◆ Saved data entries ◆
****************************************
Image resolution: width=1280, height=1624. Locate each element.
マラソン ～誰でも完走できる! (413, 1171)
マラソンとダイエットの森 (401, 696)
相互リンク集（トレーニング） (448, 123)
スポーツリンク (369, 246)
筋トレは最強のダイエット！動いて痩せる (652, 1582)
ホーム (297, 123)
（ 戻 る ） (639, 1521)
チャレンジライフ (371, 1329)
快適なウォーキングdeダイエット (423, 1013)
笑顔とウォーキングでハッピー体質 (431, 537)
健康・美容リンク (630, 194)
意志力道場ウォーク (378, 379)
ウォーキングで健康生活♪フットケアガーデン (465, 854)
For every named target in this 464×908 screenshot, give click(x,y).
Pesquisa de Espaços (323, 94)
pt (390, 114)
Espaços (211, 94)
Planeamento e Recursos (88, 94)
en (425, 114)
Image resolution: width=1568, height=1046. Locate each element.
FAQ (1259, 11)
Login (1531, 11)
****************************************
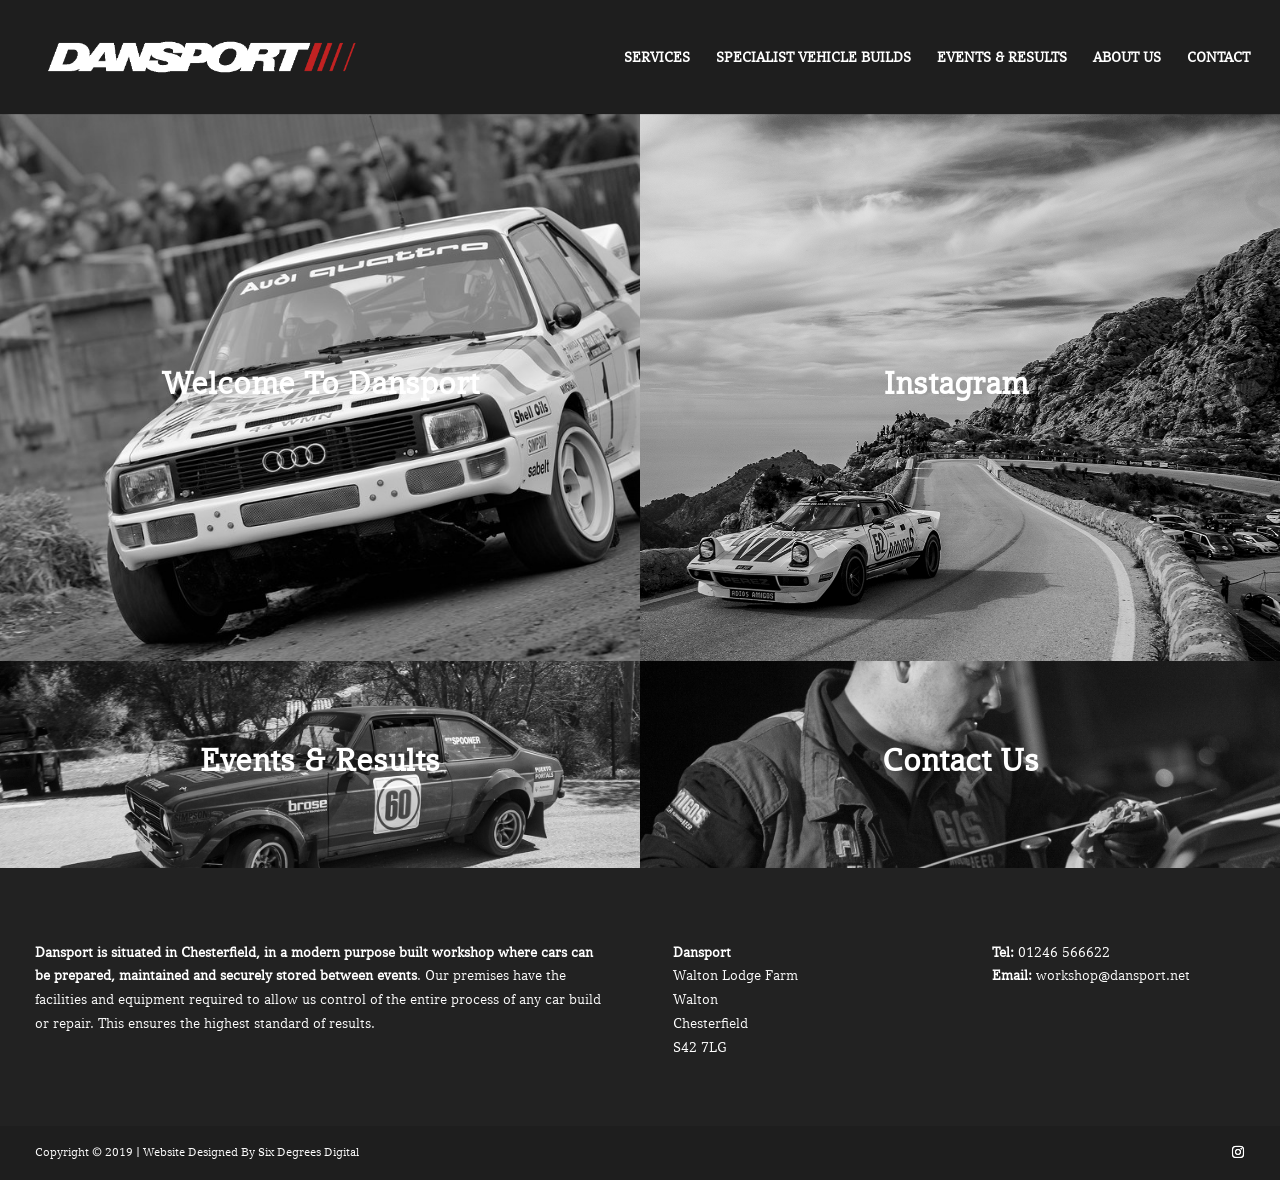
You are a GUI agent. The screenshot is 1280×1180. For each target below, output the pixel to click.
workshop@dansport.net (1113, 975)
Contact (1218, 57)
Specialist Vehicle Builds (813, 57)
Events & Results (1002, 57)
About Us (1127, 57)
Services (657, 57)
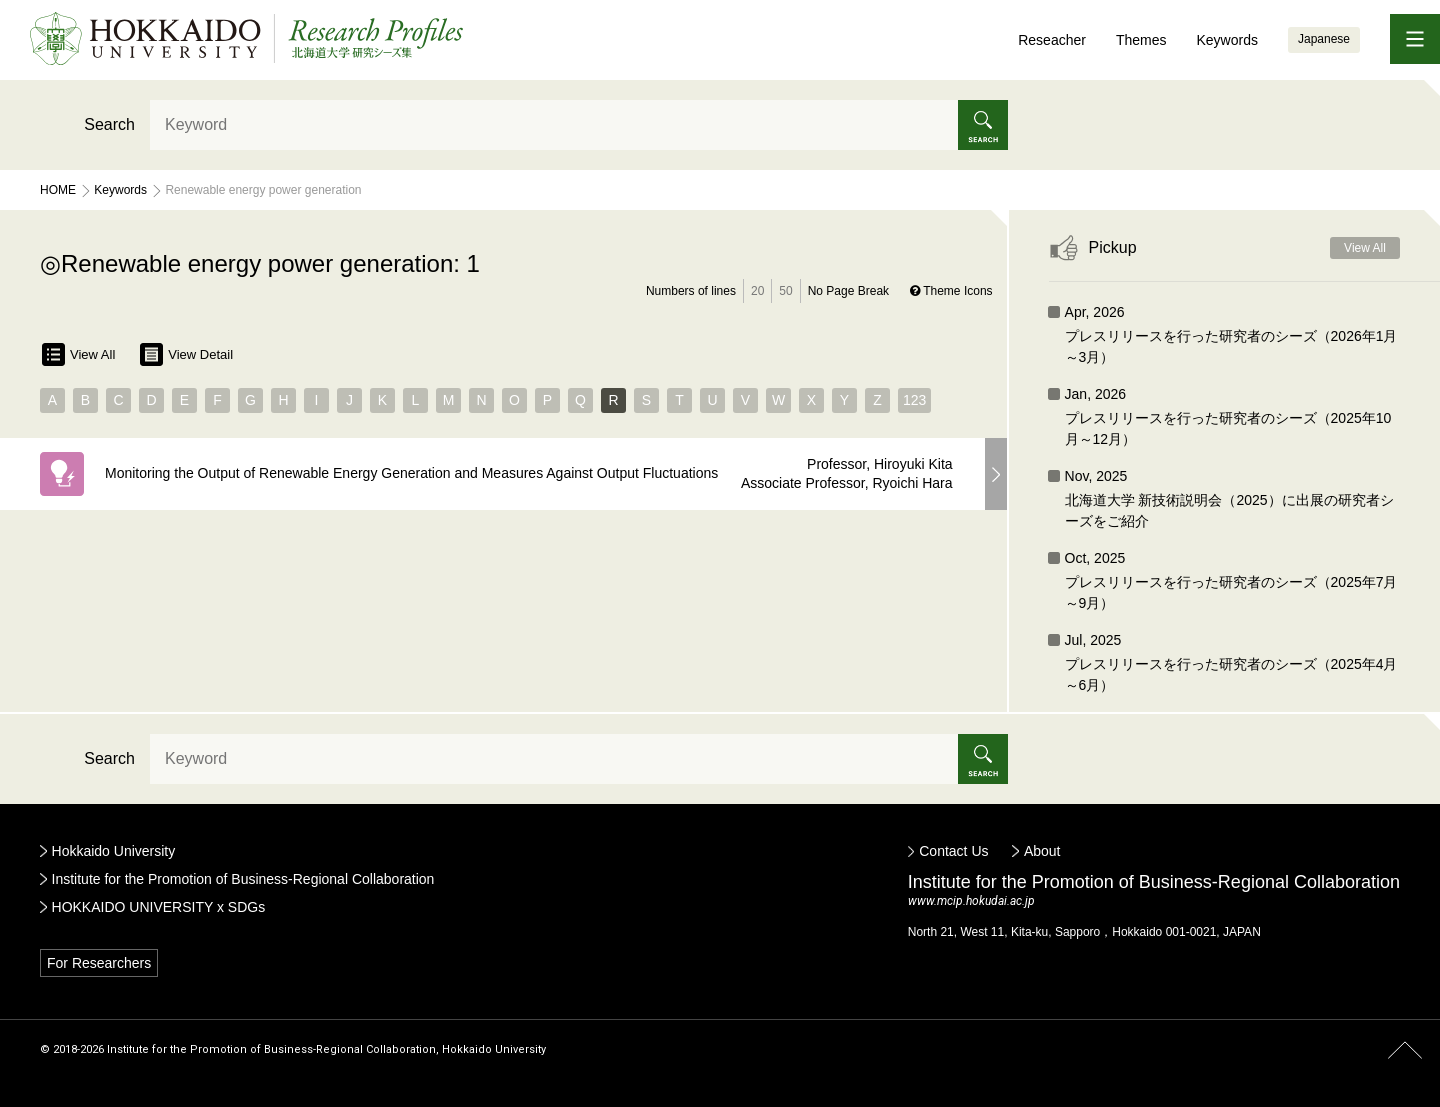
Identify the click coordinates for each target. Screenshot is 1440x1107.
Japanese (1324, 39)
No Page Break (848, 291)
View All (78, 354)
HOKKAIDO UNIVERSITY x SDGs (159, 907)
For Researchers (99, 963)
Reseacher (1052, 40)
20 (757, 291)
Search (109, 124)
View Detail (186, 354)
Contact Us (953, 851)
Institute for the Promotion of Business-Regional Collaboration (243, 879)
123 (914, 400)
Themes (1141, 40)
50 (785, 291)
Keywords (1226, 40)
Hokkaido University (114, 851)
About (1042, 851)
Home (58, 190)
****************************************
◆ Your assignment ◆
An exact copy of the lines above, from the one containing "Image resolution: width=1280, height=1624." through the one containing "Login (1531, 11)", is the whole of the answer.

◆ Solved exercise ◆
Image resolution: width=1280, height=1624. Locate each element.
マラソン ～誰でも完走できる! (413, 1171)
マラソンとダイエットの森 (401, 696)
相互リンク集（トレーニング） (448, 123)
スポーツリンク (369, 246)
筋トレは最強のダイエット！動いて痩せる (652, 1582)
ホーム (297, 123)
（ 戻 る ） (639, 1521)
チャレンジライフ (371, 1329)
快適なウォーキングdeダイエット (423, 1013)
笑顔とウォーキングでハッピー体質 (431, 537)
健康・美容リンク (630, 194)
意志力道場ウォーク (378, 379)
ウォーキングで健康生活♪フットケアガーデン (465, 854)
For every named target in this 464×908 screenshot, give click(x,y).
Pesquisa de Espaços (323, 94)
pt (390, 114)
Espaços (211, 94)
Planeamento e Recursos (88, 94)
en (425, 114)
Image resolution: width=1568, height=1046. Locate each element.
FAQ (1259, 11)
Login (1531, 11)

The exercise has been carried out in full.